[Input material — start]

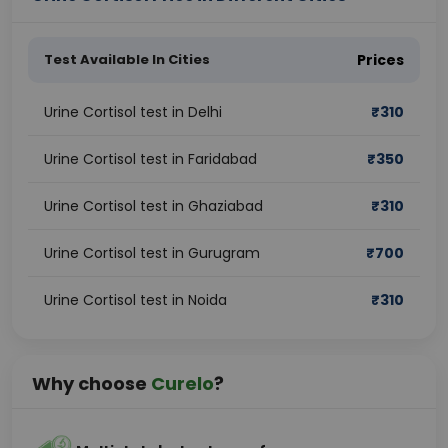
Test Available In Cities
Prices
Urine Cortisol test in Delhi
₹
310
Urine Cortisol test in Faridabad
₹
350
Urine Cortisol test in Ghaziabad
₹
310
Urine Cortisol test in Gurugram
₹
700
Urine Cortisol test in Noida
₹
310
Why choose
Curelo
?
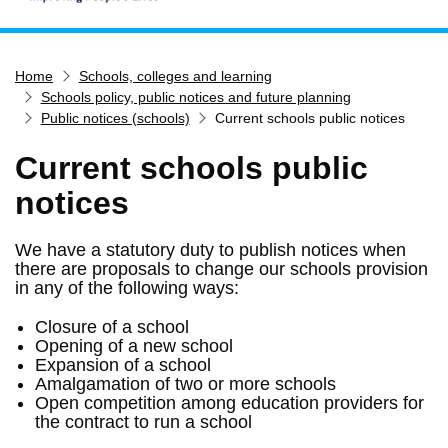
Home
Home
Schools, colleges and learning
Services
Schools policy, public notices and future planning
Service updates
Public notices (schools)
Current schools public notices
Pay for it
Current schools public
Report it
notices
What's on
We have a statutory duty to publish notices when
Have your say
there are proposals to change our schools provision
Find my nearest
in any of the following ways:
Contact us
Closure of a school
Opening of a new school
Expansion of a school
Amalgamation of two or more schools
Open competition among education providers for
the contract to run a school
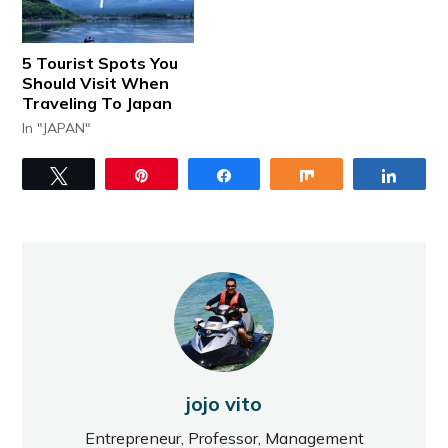
5 Tourist Spots You
Should Visit When
Traveling To Japan
In "JAPAN"
Tweet
Pin
Share
Share
Share
jojo vito
Entrepreneur, Professor, Management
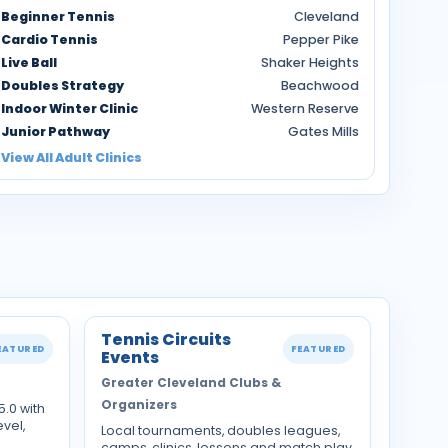
Beginner Tennis
Cleveland
Cardio Tennis
Pepper Pike
Live Ball
Shaker Heights
Doubles Strategy
Beachwood
Indoor Winter Clinic
Western Reserve
Junior Pathway
Gates Mills
View All Adult Clinics
Tennis Circuits
EATURED
FEATURED
Events
Greater Cleveland Clubs &
Organizers
5.0 with
evel,
Local tournaments, doubles leagues,
camps, clinics, lessons and match play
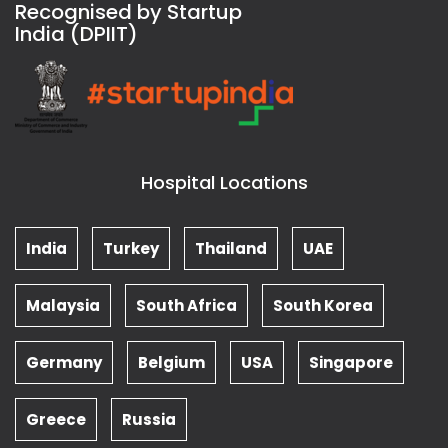
Recognised by Startup
India (DPIIT)
Hospital Locations
India
Turkey
Thailand
UAE
Malaysia
South Africa
South Korea
Germany
Belgium
USA
Singapore
Greece
Russia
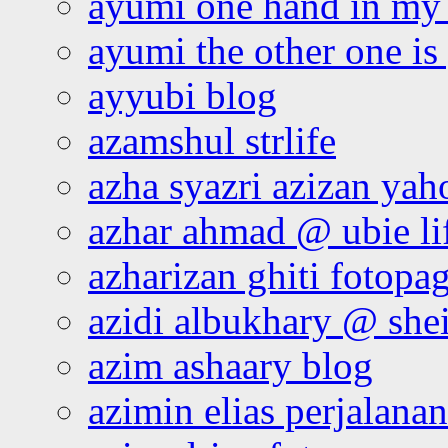
ayumi one hand in my
ayumi the other one is
ayyubi blog
azamshul strlife
azha syazri azizan yah
azhar ahmad @ ubie li
azharizan ghiti fotopa
azidi albukhary @ shei
azim ashaary blog
azimin elias perjalana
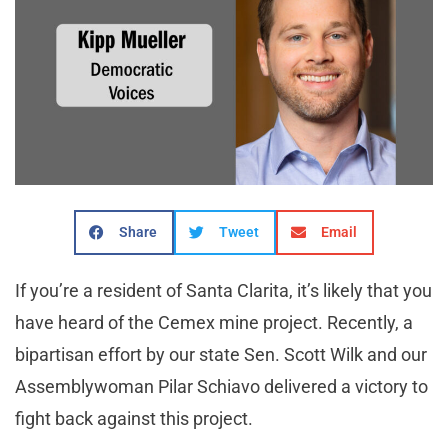
Share
Tweet
Email
If you’re a resident of Santa Clarita, it’s likely that you
have heard of the Cemex mine project. Recently, a
bipartisan effort by our state Sen. Scott Wilk and our
Assemblywoman Pilar Schiavo delivered a victory to
fight back against this project.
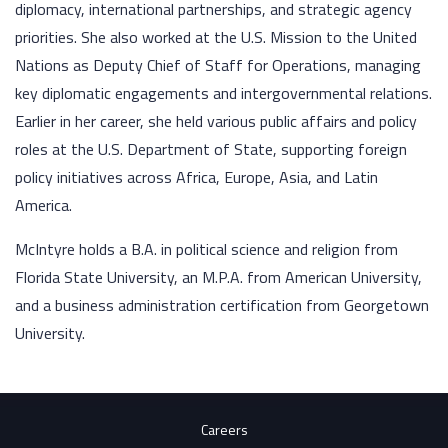
diplomacy, international partnerships, and strategic agency
priorities. She also worked at the U.S. Mission to the United
Nations as Deputy Chief of Staff for Operations, managing
key diplomatic engagements and intergovernmental relations.
Earlier in her career, she held various public affairs and policy
roles at the U.S. Department of State, supporting foreign
policy initiatives across Africa, Europe, Asia, and Latin
America.
McIntyre holds a B.A. in political science and religion from
Florida State University, an M.P.A. from American University,
and a business administration certification from Georgetown
University.
Careers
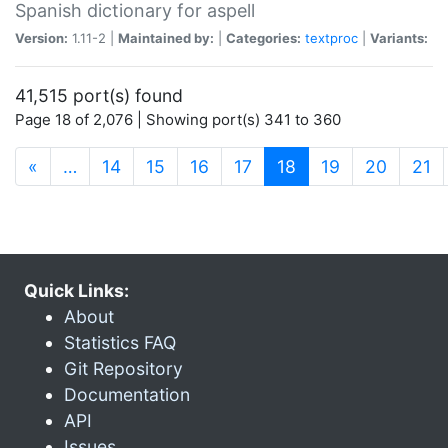
Spanish dictionary for aspell
Version:
1.11-2 |
Maintained by:
|
Categories:
textproc
|
Variants:
41,515 port(s) found
Page 18 of 2,076 | Showing port(s) 341 to 360
(current)
«
…
14
15
16
17
18
19
20
21
Quick Links:
About
Statistics FAQ
Git Repository
Documentation
API
Issues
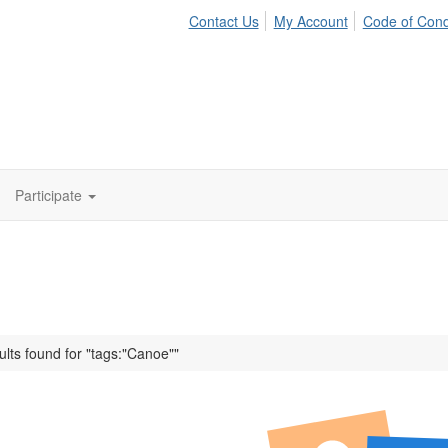
Contact Us
My Account
Code of Con
Participate
ults found for "tags:"Canoe""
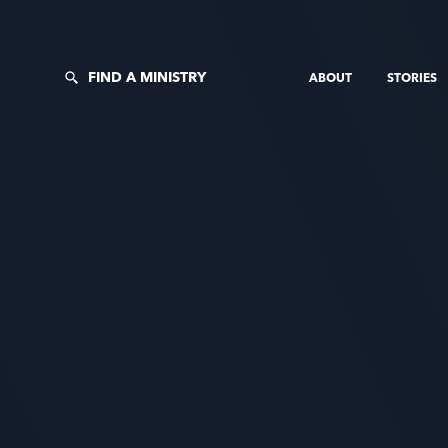
FIND A MINISTRY
ABOUT
STORIES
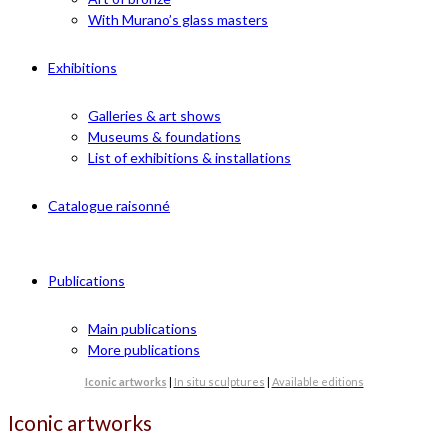
With Murano’s glass masters
Exhibitions
Galleries & art shows
Museums & foundations
List of exhibitions & installations
Catalogue raisonné
Publications
Main publications
More publications
Iconic artworks
|
In situ sculptures
|
Available editions
Iconic artworks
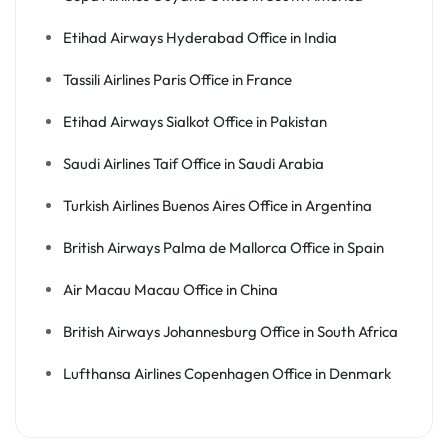
Etihad Airways Hyderabad Office in India
Tassili Airlines Paris Office in France
Etihad Airways Sialkot Office in Pakistan
Saudi Airlines Taif Office in Saudi Arabia
Turkish Airlines Buenos Aires Office in Argentina
British Airways Palma de Mallorca Office in Spain
Air Macau Macau Office in China
British Airways Johannesburg Office in South Africa
Lufthansa Airlines Copenhagen Office in Denmark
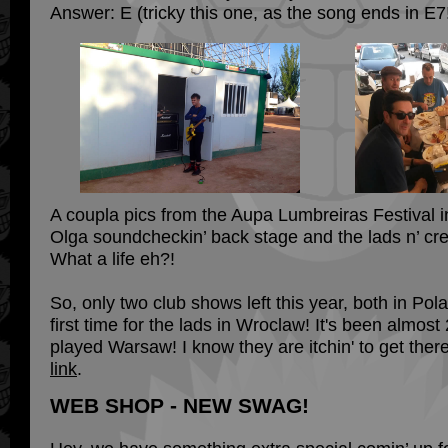
Answer: E (tricky this one, as the song ends in E7
A coupla pics from the Aupa Lumbreiras Festival i
Olga soundcheckin’ back stage and the lads n’ cr
What a life eh?!
So, only two club shows left this year, both in Pola
first time for the lads in Wroclaw! It's been almost
played Warsaw! I know they are itchin' to get ther
link
.
WEB SHOP - NEW SWAG!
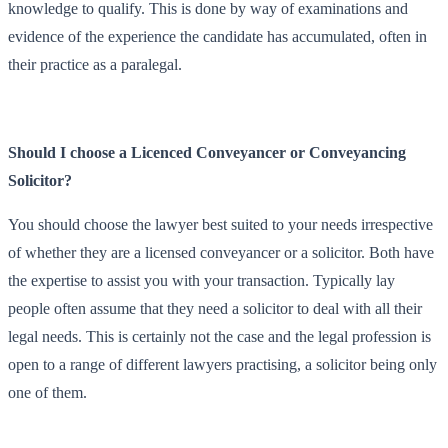
knowledge to qualify. This is done by way of examinations and
evidence of the experience the candidate has accumulated, often in
their practice as a paralegal.
Should I choose a Licenced Conveyancer or Conveyancing
Solicitor?
You should choose the lawyer best suited to your needs irrespective
of whether they are a licensed conveyancer or a solicitor. Both have
the expertise to assist you with your transaction. Typically lay
people often assume that they need a solicitor to deal with all their
legal needs. This is certainly not the case and the legal profession is
open to a range of different lawyers practising, a solicitor being only
one of them.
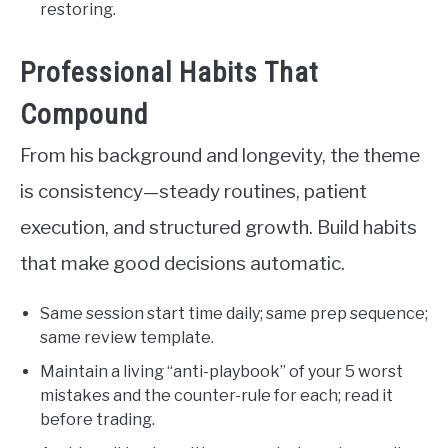
restoring.
Professional Habits That
Compound
From his background and longevity, the theme
is consistency—steady routines, patient
execution, and structured growth. Build habits
that make good decisions automatic.
Same session start time daily; same prep sequence;
same review template.
Maintain a living “anti-playbook” of your 5 worst
mistakes and the counter-rule for each; read it
before trading.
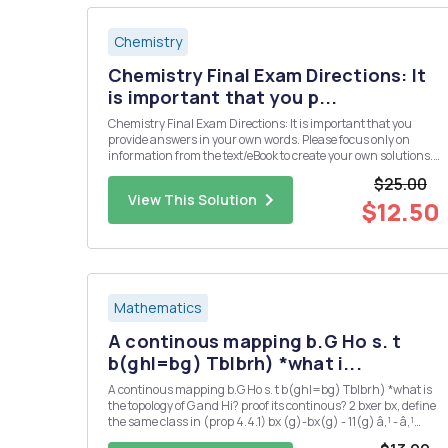
Chemistry
Chemistry Final Exam Directions: It
is important that you p...
Chemistry Final Exam Directions: It is important that you
provide answers in your own words. Please focus only on
information from the text/eBook to create your own solutions.
Please do not use direct information from an outside source
$25.00
(especially copying and pasting from an "answer" we...
View This Solution
$12.50
Mathematics
A continous mapping b.G Ho s. t
b(ghl=bg) Tblbrh) *what i...
A continous mapping b.G Ho s. t b(ghl=bg) Tblbrh) *what is
the topology of G and Hi? proof its continous? 2 bxer bx, define
the same class in (prop 4.4.1) bx (g)-bx(g) - 11(g) â‚¹ - â‚¹
166-by,EB'(G,IT) is also ? 3 could you also proof 2 : G Isom(H) is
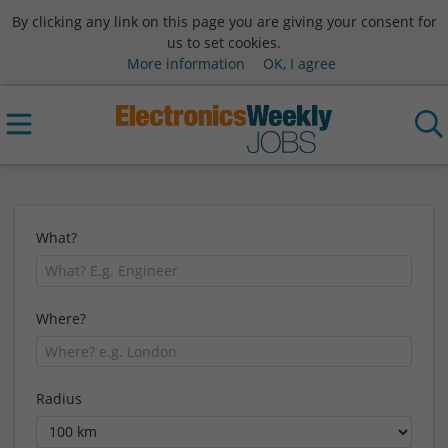
By clicking any link on this page you are giving your consent for
us to set cookies.
More information
OK, I agree
What?
Where?
Radius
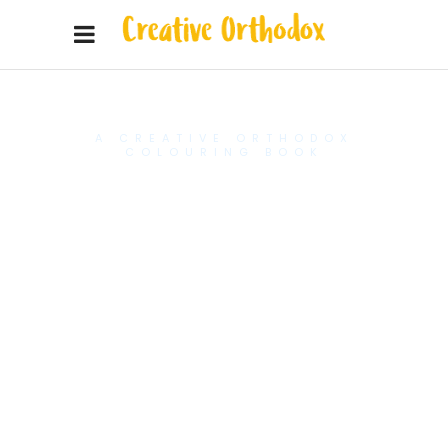
A CREATIVE ORTHODOX
COLOURING BOOK
Introduce
your young
artist to the
greatest
saints of
our Church.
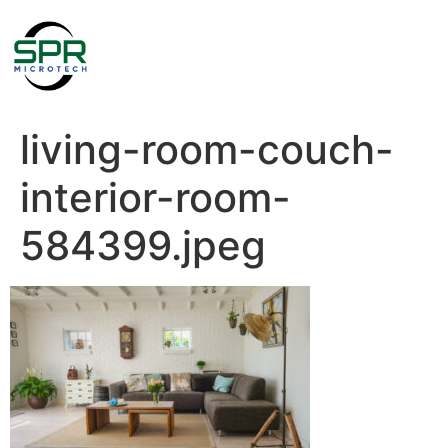
living-room-couch-
interior-room-
584399.jpeg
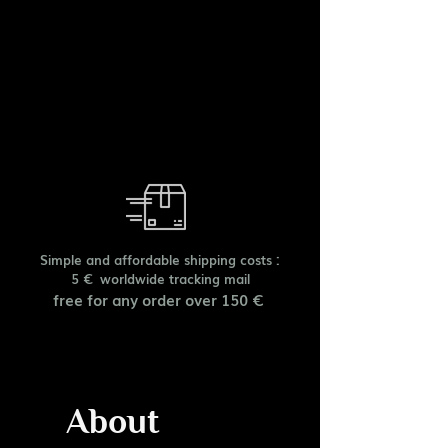
Simple and affordable shipping costs :
5 € worldwide tracking mail
free for any order over 150 €
About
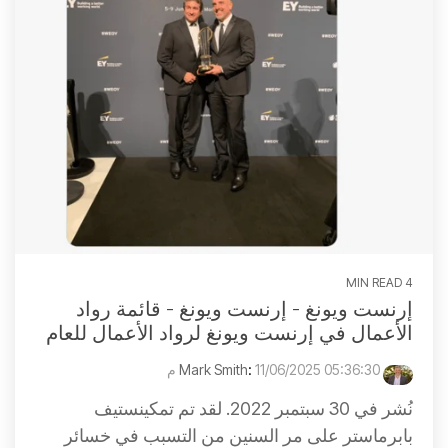
4 MIN READ
إرنست ويونغ - إرنست ويونغ - قائمة رواد
الأعمال في إرنست ويونغ لرواد الأعمال للعام
:
11/06/2025 05:36:30 م
Mark Smith
نُشر في 30 سبتمبر 2022. لقد تم تمكينستيف
بابرماستر على مر السنين من التسبب في خسائر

[Input material — finish]

- **The problem**
Starting at the line above that contains "that make good decisions automatic.", transcribe every line exactly through the line that contains "is important that you p...", including that last one, and skip the pictures.

- **Written solution**
that make good decisions automatic.
Same session start time daily; same prep sequence;
same review template.
Maintain a living “anti-playbook” of your 5 worst
mistakes and the counter-rule for each; read it
before trading.
Chemistry
Chemistry Final Exam Directions: It
is important that you p...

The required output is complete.